Exercise description = Below are records to be transcribed exactly; any pictures should be left out.

Supplied material =

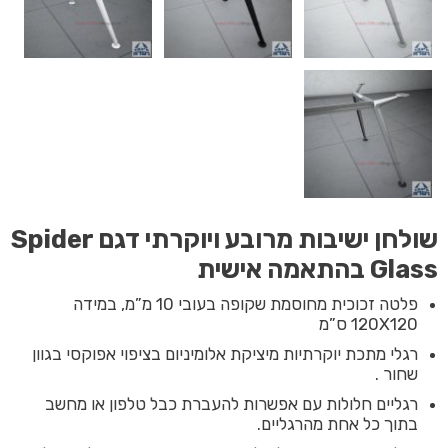
שולחן ישיבות מרובע ויוקרתי דגם Spider
Glass בהתאמה אישית
פלטה זכוכית מחוסמת שקופה בעובי 10 מ”מ, במידה
120X120 ס”מ
רגלי מתכת יוקרתיות מיציקת אלומיניום בציפוי אפוקסי בגוון
שחור .
רגליים חלולות עם אפשרות להעברת כבל טלפון או מחשב
בתוך כל אחת מהרגליים.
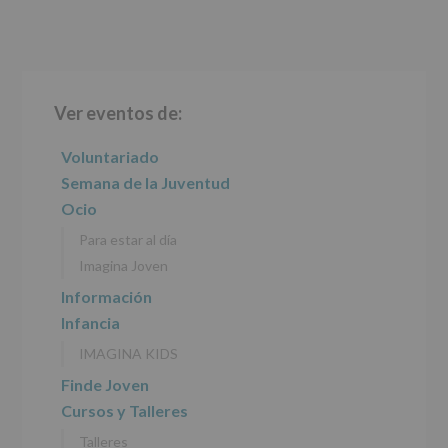
Aquí Protegemos tus Datos de nuestra página web:
de
www.alcobendas.org
2016,
le
informamos
Barra
de
las
Ver eventos de:
lateral
características
del
principal
Voluntariado
tratamiento
de
Semana de la Juventud
los
Ocio
datos
personales
Para estar al día
recogidos:
Imagina Joven
INFORMACIÓN
Información
SOBRE
Infancia
PROTECCIÓN
DE
IMAGINA KIDS
DATOS
(REGLAMENTO
Finde Joven
EUROPEO
Cursos y Talleres
2016/679
de
Talleres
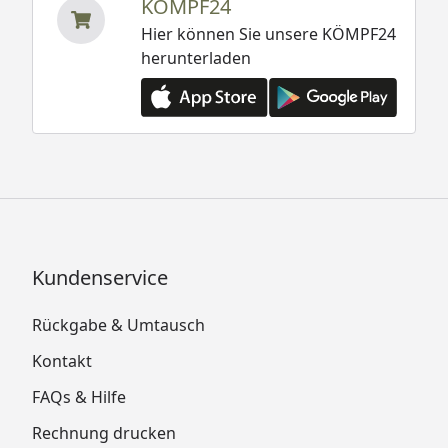
KÖMPF24
Hier können Sie unsere KÖMPF24
herunterladen
Kundenservice
Rückgabe & Umtausch
Kontakt
FAQs & Hilfe
Rechnung drucken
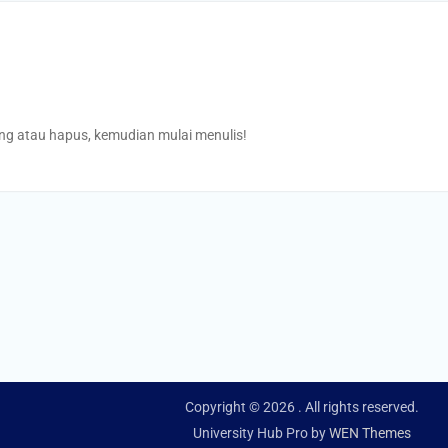
ng atau hapus, kemudian mulai menulis!
Copyright © 2026
. All rights reserved.
University Hub Pro by
WEN Themes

Answer below =
שולחן ישיבות מרובע ויוקרתי דגם Spider
Glass בהתאמה אישית
פלטה זכוכית מחוסמת שקופה בעובי 10 מ”מ, במידה
120X120 ס”מ
רגלי מתכת יוקרתיות מיציקת אלומיניום בציפוי אפוקסי בגוון
שחור .
רגליים חלולות עם אפשרות להעברת כבל טלפון או מחשב
בתוך כל אחת מהרגליים.
Aquí Protegemos tus Datos de nuestra página web:
de
www.alcobendas.org
2016,
le
informamos
Barra
de
las
Ver eventos de:
lateral
características
del
principal
Voluntariado
tratamiento
de
Semana de la Juventud
los
Ocio
datos
personales
Para estar al día
recogidos:
Imagina Joven
INFORMACIÓN
Información
SOBRE
Infancia
PROTECCIÓN
DE
IMAGINA KIDS
DATOS
(REGLAMENTO
Finde Joven
EUROPEO
Cursos y Talleres
2016/679
de
Talleres
KÖMPF24
Hier können Sie unsere KÖMPF24
herunterladen
Kundenservice
Rückgabe & Umtausch
Kontakt
FAQs & Hilfe
Rechnung drucken
ng atau hapus, kemudian mulai menulis!
Copyright © 2026
. All rights reserved.
University Hub Pro by
WEN Themes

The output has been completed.